Chapter 17

The talk had run down between them somewhere back in the last of the light, and they were most of the way to the Hendersons’ now in the early dark, the bay and the gray picking their own way along the rutted road by starlight, when the wind shifted around out of the north and brought the first of it down to them.

Marielle smelled the smoke before she heard anything, a wrongness on the air that wasn’t a cookfire and wasn’t a brush burn, a smell with meat in it under the wood. She drew the bay up.

“You smell that?” she said.

David had already stopped the gray. He sat with his head turned and lifted, and Marielle did the same.

For a moment there was only the wind in the grass and the creak of saddle leather and her own pulse going up in her ears.

Then it reached them both at once, carried thin and broken on the same wind that carried the smoke.

Screaming. The flat crack of gunfire, a good deal of it, ragged and scattered the way gunfire goes when it’s a great many men firing at once and none of them in concert with any other.

And under all of it a low continuous roar that she knew in her body before she knew it in her mind and didn’t want to know either way, the sound a fire makes when it has got past being one fire and become a thing that feeds itself and reaches for more.

It was coming from town.

“That’s Colinas Rojas,” David said. “That’s the town.”

She had the bay turned and moving before she’d thought it through, the body deciding ahead of the mind the way it had learned to in two years, and David came up alongside on the gray. They put the horses to a hard run back down the road they’d just walked.

The town showed first as a low orange smear on the black northern sky, a false and ugly dawn in the wrong quarter of the night, and it grew and brightened with every stride the horses gave, resolving as they came on into separate fires, into the shapes of buildings standing black against their own burning.

Then they came up over the last rise above the town and she hauled the bay down to a plunging, blowing halt and looked at the thing laid out below her, and the bottom went out of her.

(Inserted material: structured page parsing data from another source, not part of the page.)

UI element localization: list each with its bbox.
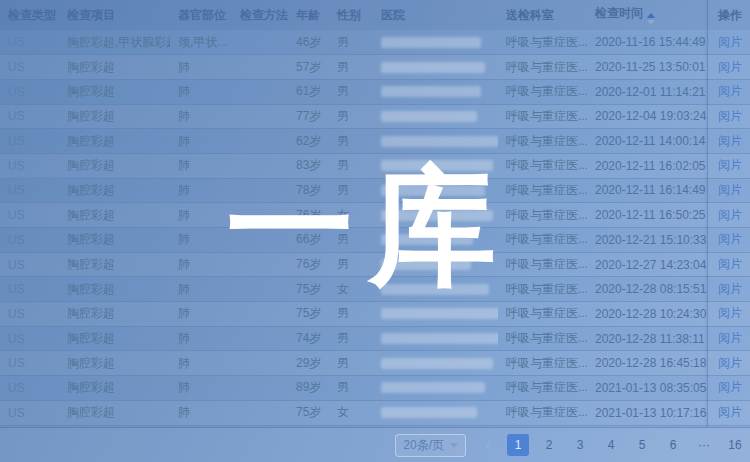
column-label: 检查方法: [240, 8, 288, 22]
cell-method: [232, 203, 288, 228]
cell-dept: 呼吸与重症医...: [498, 302, 587, 327]
read-film-link[interactable]: 阅片: [718, 331, 742, 345]
read-film-link[interactable]: 阅片: [718, 158, 742, 172]
chevron-down-icon: [450, 443, 458, 448]
cell-gender: 男: [329, 326, 373, 351]
cell-gender: 男: [329, 153, 373, 178]
pager-page-16[interactable]: 16: [724, 434, 746, 456]
cell-hospital: [373, 302, 498, 327]
table-row: US胸腔彩超,甲状腺彩超颈,甲状...46岁男呼吸与重症医...2020-11-…: [0, 30, 750, 55]
cell-age: 89岁: [288, 376, 329, 401]
pager-more[interactable]: ···: [693, 434, 715, 456]
read-film-link[interactable]: 阅片: [718, 208, 742, 222]
sort-caret-icon[interactable]: [647, 13, 655, 25]
cell-action: 阅片: [710, 302, 750, 327]
table-row: US胸腔彩超肺83岁男呼吸与重症医...2020-12-11 16:02:05阅…: [0, 153, 750, 178]
cell-dept: 呼吸与重症医...: [498, 30, 587, 55]
cell-dept: 呼吸与重症医...: [498, 203, 587, 228]
read-film-link[interactable]: 阅片: [718, 282, 742, 296]
exam-table: 检查类型检查项目器官部位检查方法年龄性别医院送检科室检查时间操作 US胸腔彩超,…: [0, 0, 750, 426]
cell-method: [232, 153, 288, 178]
hospital-redacted-bar: [381, 160, 493, 171]
cell-time: 2020-12-04 19:03:24: [587, 104, 710, 129]
read-film-link[interactable]: 阅片: [718, 183, 742, 197]
read-film-link[interactable]: 阅片: [718, 356, 742, 370]
cell-method: [232, 302, 288, 327]
cell-gender: 男: [329, 228, 373, 253]
table-row: US胸腔彩超肺78岁男呼吸与重症医...2020-12-11 16:14:49阅…: [0, 178, 750, 203]
column-header-time[interactable]: 检查时间: [587, 0, 710, 30]
read-film-link[interactable]: 阅片: [718, 35, 742, 49]
read-film-link[interactable]: 阅片: [718, 257, 742, 271]
cell-item: 胸腔彩超: [59, 302, 170, 327]
cell-method: [232, 326, 288, 351]
cell-type: US: [0, 79, 59, 104]
pager-page-1[interactable]: 1: [507, 434, 529, 456]
hospital-redacted-bar: [381, 136, 498, 147]
cell-time: 2020-12-11 16:50:25: [587, 203, 710, 228]
cell-gender: 男: [329, 252, 373, 277]
pager-page-6[interactable]: 6: [662, 434, 684, 456]
cell-dept: 呼吸与重症医...: [498, 153, 587, 178]
read-film-link[interactable]: 阅片: [718, 109, 742, 123]
cell-item: 胸腔彩超: [59, 178, 170, 203]
cell-gender: 女: [329, 203, 373, 228]
cell-method: [232, 400, 288, 425]
cell-item: 胸腔彩超: [59, 79, 170, 104]
table-row: US胸腔彩超肺29岁男呼吸与重症医...2020-12-28 16:45:18阅…: [0, 351, 750, 376]
cell-method: [232, 104, 288, 129]
cell-type: US: [0, 30, 59, 55]
cell-item: 胸腔彩超: [59, 153, 170, 178]
cell-age: 75岁: [288, 302, 329, 327]
sort-desc-icon[interactable]: [647, 20, 655, 25]
read-film-link[interactable]: 阅片: [718, 60, 742, 74]
cell-time: 2020-11-16 15:44:49: [587, 30, 710, 55]
cell-time: 2020-12-11 16:14:49: [587, 178, 710, 203]
table-row: US胸腔彩超肺75岁女呼吸与重症医...2020-12-28 08:15:51阅…: [0, 277, 750, 302]
cell-age: 61岁: [288, 79, 329, 104]
cell-type: US: [0, 55, 59, 80]
cell-time: 2020-12-11 16:02:05: [587, 153, 710, 178]
pager-page-2[interactable]: 2: [538, 434, 560, 456]
pager-page-4[interactable]: 4: [600, 434, 622, 456]
column-label: 医院: [381, 8, 405, 22]
read-film-link[interactable]: 阅片: [718, 134, 742, 148]
cell-item: 胸腔彩超: [59, 326, 170, 351]
cell-part: 肺: [170, 178, 232, 203]
cell-method: [232, 55, 288, 80]
prev-page-button[interactable]: ‹: [478, 437, 498, 453]
cell-action: 阅片: [710, 79, 750, 104]
page-size-select[interactable]: 20条/页: [395, 434, 466, 457]
sort-asc-icon[interactable]: [647, 13, 655, 18]
column-header-action: 操作: [710, 0, 750, 30]
cell-age: 75岁: [288, 400, 329, 425]
cell-part: 颈,甲状...: [170, 30, 232, 55]
read-film-link[interactable]: 阅片: [718, 306, 742, 320]
fixed-column-divider: [707, 0, 708, 427]
cell-type: US: [0, 376, 59, 401]
cell-part: 肺: [170, 129, 232, 154]
cell-item: 胸腔彩超: [59, 104, 170, 129]
cell-part: 肺: [170, 400, 232, 425]
cell-part: 肺: [170, 277, 232, 302]
pagination-bar: 20条/页 ‹ 123456···16: [0, 427, 750, 462]
read-film-link[interactable]: 阅片: [718, 232, 742, 246]
cell-action: 阅片: [710, 178, 750, 203]
read-film-link[interactable]: 阅片: [718, 380, 742, 394]
cell-type: US: [0, 277, 59, 302]
read-film-link[interactable]: 阅片: [718, 84, 742, 98]
cell-dept: 呼吸与重症医...: [498, 252, 587, 277]
cell-item: 胸腔彩超: [59, 351, 170, 376]
cell-gender: 女: [329, 400, 373, 425]
cell-action: 阅片: [710, 203, 750, 228]
pager-page-5[interactable]: 5: [631, 434, 653, 456]
page-size-label: 20条/页: [403, 437, 444, 454]
read-film-link[interactable]: 阅片: [718, 405, 742, 419]
cell-hospital: [373, 129, 498, 154]
pager-page-3[interactable]: 3: [569, 434, 591, 456]
cell-type: US: [0, 178, 59, 203]
cell-action: 阅片: [710, 252, 750, 277]
cell-part: 肺: [170, 55, 232, 80]
exam-list-screen: 检查类型检查项目器官部位检查方法年龄性别医院送检科室检查时间操作 US胸腔彩超,…: [0, 0, 750, 462]
cell-hospital: [373, 326, 498, 351]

The town was burning. Not one building and not two and not a careless lamp gone over in a barn.

The whole of the main street was alight or going, the bakery where Huerta started his ovens at three in the morning and the hardware with its cracked upper pane and the feed store all throwing flame up into the dark, the roofs caving one into another as she watched, sending up towers of sparks that climbed and turned and went out high above.

The little frame schoolhouse was a sheet of fire.

The church at the far end of the street stood lit from within like a paper lantern, and as she watched its off-key bell tolled once, and again, not rung by any hand but swung by the heat working in the tower, a cracked dull voice tolling over the death of the town that had complained about its sound for six years and never fixed it.

And in the orange light between the burning buildings there were men on horseback, riding the street at an easy trot, in no hurry at all, and men and women on foot running, and the men on horseback were shooting the people on foot. She saw it happen.

She saw a man come out of a doorway with his arms up and a rider lean down almost gently and shoot him and ride on without breaking the trot, the way a man rides past a fence post.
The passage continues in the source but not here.